• **What the exercise asks**: Copy, word for word, the opening line of the data and each line after it until the line that contains "Kontakt/Impressum", which is included. Leave the pictures out.

= = = = =

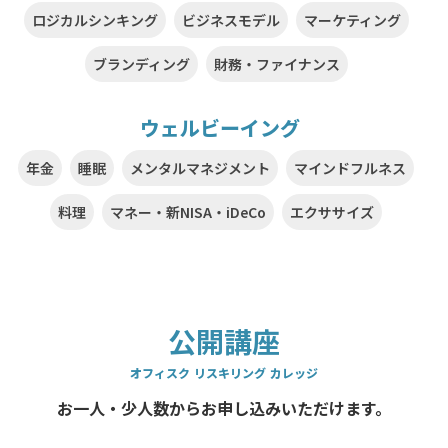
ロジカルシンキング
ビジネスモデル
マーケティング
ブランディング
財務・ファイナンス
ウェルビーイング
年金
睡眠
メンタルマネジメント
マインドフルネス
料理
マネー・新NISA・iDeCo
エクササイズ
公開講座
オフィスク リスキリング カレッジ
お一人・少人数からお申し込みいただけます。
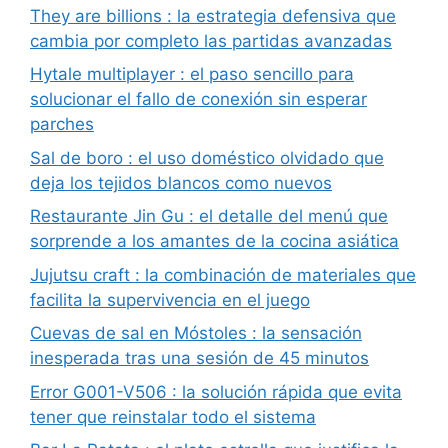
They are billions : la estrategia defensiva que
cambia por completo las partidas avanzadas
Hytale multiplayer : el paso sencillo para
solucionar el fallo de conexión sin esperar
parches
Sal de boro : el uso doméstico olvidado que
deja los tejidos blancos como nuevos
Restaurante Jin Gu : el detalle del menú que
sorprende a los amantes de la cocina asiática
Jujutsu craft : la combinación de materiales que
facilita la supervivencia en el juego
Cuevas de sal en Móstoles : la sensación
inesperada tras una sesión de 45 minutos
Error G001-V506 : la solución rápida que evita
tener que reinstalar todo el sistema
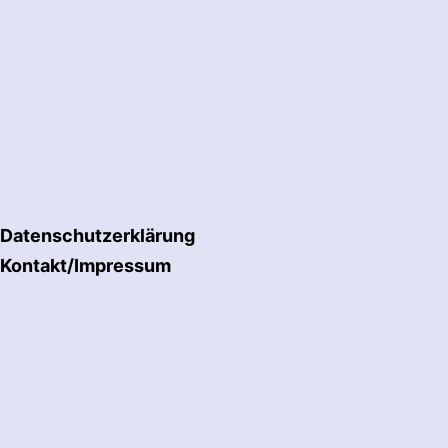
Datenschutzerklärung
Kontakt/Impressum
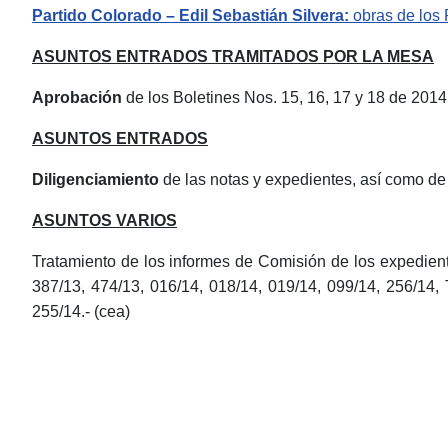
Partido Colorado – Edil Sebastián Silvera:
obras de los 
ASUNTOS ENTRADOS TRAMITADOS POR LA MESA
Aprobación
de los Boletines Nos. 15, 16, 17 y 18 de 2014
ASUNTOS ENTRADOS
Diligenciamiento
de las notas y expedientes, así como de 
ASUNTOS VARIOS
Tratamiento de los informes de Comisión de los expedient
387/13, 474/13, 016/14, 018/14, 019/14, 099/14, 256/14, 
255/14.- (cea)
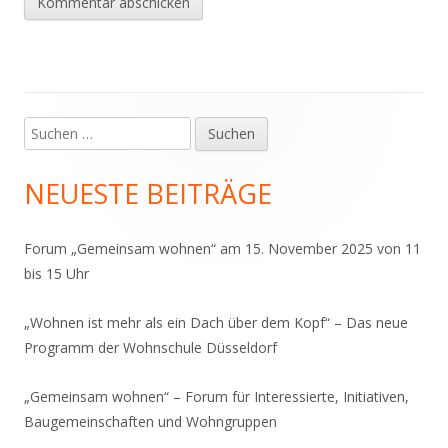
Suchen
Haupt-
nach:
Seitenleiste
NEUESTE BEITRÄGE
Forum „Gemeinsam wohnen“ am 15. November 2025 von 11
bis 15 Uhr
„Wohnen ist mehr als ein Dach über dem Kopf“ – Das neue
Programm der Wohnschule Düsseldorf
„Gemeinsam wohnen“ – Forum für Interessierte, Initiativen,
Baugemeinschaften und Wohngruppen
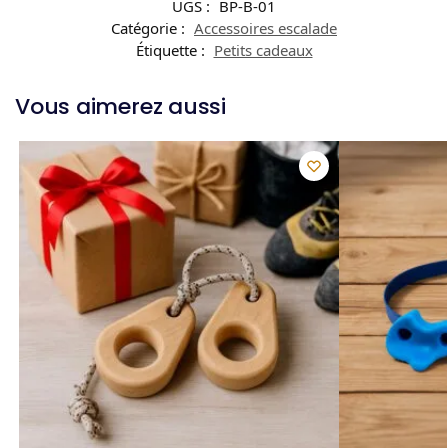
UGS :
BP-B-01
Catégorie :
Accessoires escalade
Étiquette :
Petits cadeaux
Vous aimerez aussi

= = = = =

• **Solution to the problem**:
ロジカルシンキング
ビジネスモデル
マーケティング
ブランディング
財務・ファイナンス
ウェルビーイング
年金
睡眠
メンタルマネジメント
マインドフルネス
料理
マネー・新NISA・iDeCo
エクササイズ
公開講座
オフィスク リスキリング カレッジ
お一人・少人数からお申し込みいただけます。
They are billions : la estrategia defensiva que
cambia por completo las partidas avanzadas
Hytale multiplayer : el paso sencillo para
solucionar el fallo de conexión sin esperar
parches
Sal de boro : el uso doméstico olvidado que
deja los tejidos blancos como nuevos
Restaurante Jin Gu : el detalle del menú que
sorprende a los amantes de la cocina asiática
Jujutsu craft : la combinación de materiales que
facilita la supervivencia en el juego
Cuevas de sal en Móstoles : la sensación
inesperada tras una sesión de 45 minutos
Error G001-V506 : la solución rápida que evita
tener que reinstalar todo el sistema
Datenschutzerklärung
Kontakt/Impressum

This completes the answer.